Ben Lecomte dived into the Pacific Ocean on Tuesday, kicking off an epic quest to swim 9,000 kilometres (5,600 miles) from Tokyo to San Francisco, through shark-infested waters choking with plastic waste.
Under sunny skies, the 51-year-old Frenchman slipped into cool and placid waters shortly after 09:00 am, in warm and pleasant conditions with a slight breeze. He will face giant waves, sharks and jellyfish, and will also swim through part of the “Great Pacific Garbage Patch” in his attempt to be the first to accomplish the feat of swimming across the world’s biggest ocean.
“I’m very anxious to start right now,” said the swimmer as he prepared to take to the waves.
His son and daughter swam with him for the first hundred metres or so, then rejoined a crowd of around 70 well-wishers, with family and friends hugging each other on the shore. “It’s very emotional for a lot of people here,” said Lecomte.

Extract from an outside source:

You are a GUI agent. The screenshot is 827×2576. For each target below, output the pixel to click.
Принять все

Part adventurer, part environmentalist, Lecomte hopes to raise awareness of plastic contamination and ocean pollution and his support team will conduct a raft of experiments on the trip, expected to take between six to eight months.
Part of his daunting swim takes him through the Texas-sized vortex of garbage that floats between Hawaii and California, where tangled plastic will pose extra dangers.

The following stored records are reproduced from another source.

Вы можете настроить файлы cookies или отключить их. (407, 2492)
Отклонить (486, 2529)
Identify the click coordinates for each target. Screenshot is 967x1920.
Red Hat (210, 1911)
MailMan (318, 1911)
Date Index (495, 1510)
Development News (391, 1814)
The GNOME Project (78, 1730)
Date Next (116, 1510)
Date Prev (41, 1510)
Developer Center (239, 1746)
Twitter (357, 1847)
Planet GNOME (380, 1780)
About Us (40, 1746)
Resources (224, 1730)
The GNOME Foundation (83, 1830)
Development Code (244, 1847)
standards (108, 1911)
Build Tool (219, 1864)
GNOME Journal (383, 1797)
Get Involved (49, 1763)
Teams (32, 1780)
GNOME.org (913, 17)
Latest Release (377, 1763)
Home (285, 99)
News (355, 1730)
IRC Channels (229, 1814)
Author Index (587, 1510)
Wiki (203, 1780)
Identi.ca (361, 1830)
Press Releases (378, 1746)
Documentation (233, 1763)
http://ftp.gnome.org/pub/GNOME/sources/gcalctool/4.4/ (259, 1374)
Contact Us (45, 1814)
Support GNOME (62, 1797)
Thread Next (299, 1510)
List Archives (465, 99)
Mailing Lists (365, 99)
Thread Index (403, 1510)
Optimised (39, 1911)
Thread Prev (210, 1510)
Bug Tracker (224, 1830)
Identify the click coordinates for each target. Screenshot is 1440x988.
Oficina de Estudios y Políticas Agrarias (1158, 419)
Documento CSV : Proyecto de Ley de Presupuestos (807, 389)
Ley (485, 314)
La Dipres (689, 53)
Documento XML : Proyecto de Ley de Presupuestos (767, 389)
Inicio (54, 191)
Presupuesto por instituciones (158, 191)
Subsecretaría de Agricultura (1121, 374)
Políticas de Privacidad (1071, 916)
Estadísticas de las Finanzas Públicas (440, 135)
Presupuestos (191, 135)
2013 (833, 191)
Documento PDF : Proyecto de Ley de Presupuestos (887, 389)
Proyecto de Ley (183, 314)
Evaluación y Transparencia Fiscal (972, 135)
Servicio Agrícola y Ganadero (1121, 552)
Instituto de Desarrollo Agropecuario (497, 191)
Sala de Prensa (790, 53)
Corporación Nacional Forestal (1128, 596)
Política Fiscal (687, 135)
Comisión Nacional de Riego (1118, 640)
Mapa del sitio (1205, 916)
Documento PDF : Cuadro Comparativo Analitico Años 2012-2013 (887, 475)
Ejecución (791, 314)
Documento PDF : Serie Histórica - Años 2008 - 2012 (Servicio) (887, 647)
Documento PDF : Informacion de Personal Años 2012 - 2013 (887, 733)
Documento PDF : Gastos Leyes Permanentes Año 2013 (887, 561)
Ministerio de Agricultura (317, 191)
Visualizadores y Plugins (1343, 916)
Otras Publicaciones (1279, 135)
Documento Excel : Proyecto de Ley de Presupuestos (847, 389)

His team will collect water samples to learn more about the build-up of micro-plastics littering the area.
He will be accompanied throughout by the 20-metre (67-foot) support boat Discoverer, where he will eat, rest and sleep before being dropped every morning where he stopped the previous evening.
Plastic everywhere
Lecomte aims to swim around eight hours a day and will burn off more than 8,000 calories daily in the process.
In an interview just before he began his Odyssey, Lecomte revealed the mind tricks that keep him going through the physical torture of eight hours of ocean swimming per day.
“The mental part is much more important than the physical. You have to make sure you always think about something positive or you always have something to think about. When you don’t have anything to occupy your mind, it goes into kind of a spiral, and that’s when trouble starts,” he said.
He said the hardest part was getting back into the chilly water every morning and admitted that he would hit a “wall” after around four to six hours every day. “I try to disassociate my mind from my body and everything that happens to my body – pain or cold, I try to put aside.”
“I have a schedule of what I’m going to think about for those eight hours... it’s always about keeping my mind occupied.”
Lecomte swam across the Atlantic in 1998, vowing “never again” after finishing, but he was inspired to get back into the water after starting a family. “When I was little and I was with my father walking on the beach, I didn’t see any plastic, or hardly any.
“Now every time I go with my kids, we see plastic everywhere,” added Lecomte, who will also wear a device to test levels of radioactive material from the tsunami-hit Fukushima nuclear plant.